(Saved data entries)
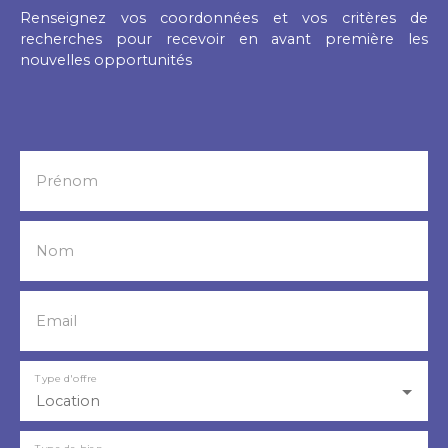
Renseignez vos coordonnées et vos critères de
recherches pour recevoir en avant première les
nouvelles opportunités
Prénom
Nom
Email
Type d'offre
Location
Type de bien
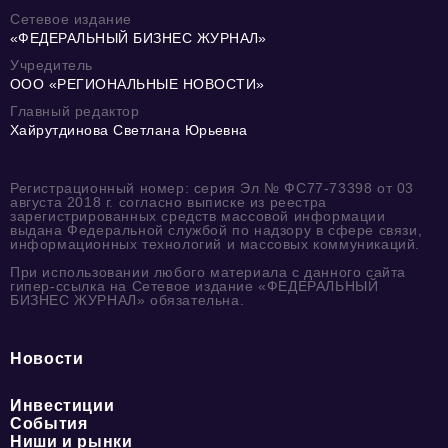
Сетевое издание
«ФЕДЕРАЛЬНЫЙ БИЗНЕС ЖУРНАЛ»
Учредитель
ООО «РЕГИОНАЛЬНЫЕ НОВОСТИ»
Главный редактор
Хайрутдинова Светлана Юрьевна
Регистрационный номер: серия Эл № ФС77-73398 от 03
августа 2018 г. согласно выписке из реестра
зарегистрированных средств массовой информации
выдана Федеральной службой по надзору в сфере связи,
информационных технологий и массовых коммуникаций.
При использовании любого материала с данного сайта
гипер-ссылка на Сетевое издание «ФЕДЕРАЛЬНЫЙ
БИЗНЕС ЖУРНАЛ» обязательна.
Новости
Инвестиции
События
Ниши и рынки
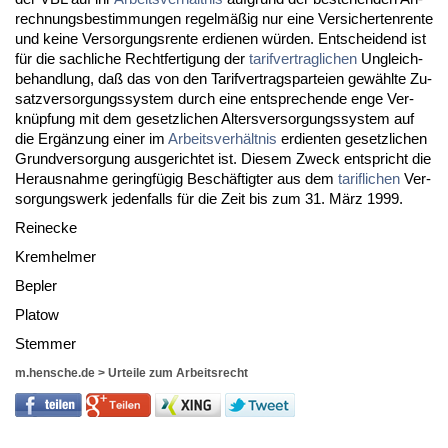
rech­nungs­be­stim­mun­gen re­gelmäßig nur ei­ne Ver­si­cher­ten­ren­te
und kei­ne Ver­sor­gungs­ren­te er­die­nen würden. Ent­schei­dend ist
für die sach­li­che Recht­fer­ti­gung der
ta­rif­ver­trag­li­chen
Un­gleich­
be­hand­lung, daß das von den Ta­rif­ver­trags­par­tei­en gewähl­te Zu­
satz­ver­sor­gungs­sys­tem durch ei­ne ent­spre­chen­de en­ge Ver­
knüpfung mit dem ge­setz­li­chen Al­ters­ver­sor­gungs­sys­tem auf
die Ergänzung ei­ner im
Ar­beits­verhält­nis
er­dien­ten ge­setz­li­chen
Grund­ver­sor­gung aus­ge­rich­tet ist. Die­sem Zweck ent­spricht die
Her­aus­nah­me ge­ringfügig Beschäftig­ter aus dem
ta­rif­li­chen
Ver­
sor­gungs­werk je­den­falls für die Zeit bis zum 31. März 1999.
Rei­ne­cke
Krem­hel­mer
Be­p­ler
Pla­tow
Stem­mer
m.hensche.de
>
Urteile zum Arbeitsrecht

Task instructions: Report every line of the records that contains the word "Сетевое".

Your response:
Сетевое издание
гипер-ссылка на Сетевое издание «ФЕДЕРАЛЬНЫЙ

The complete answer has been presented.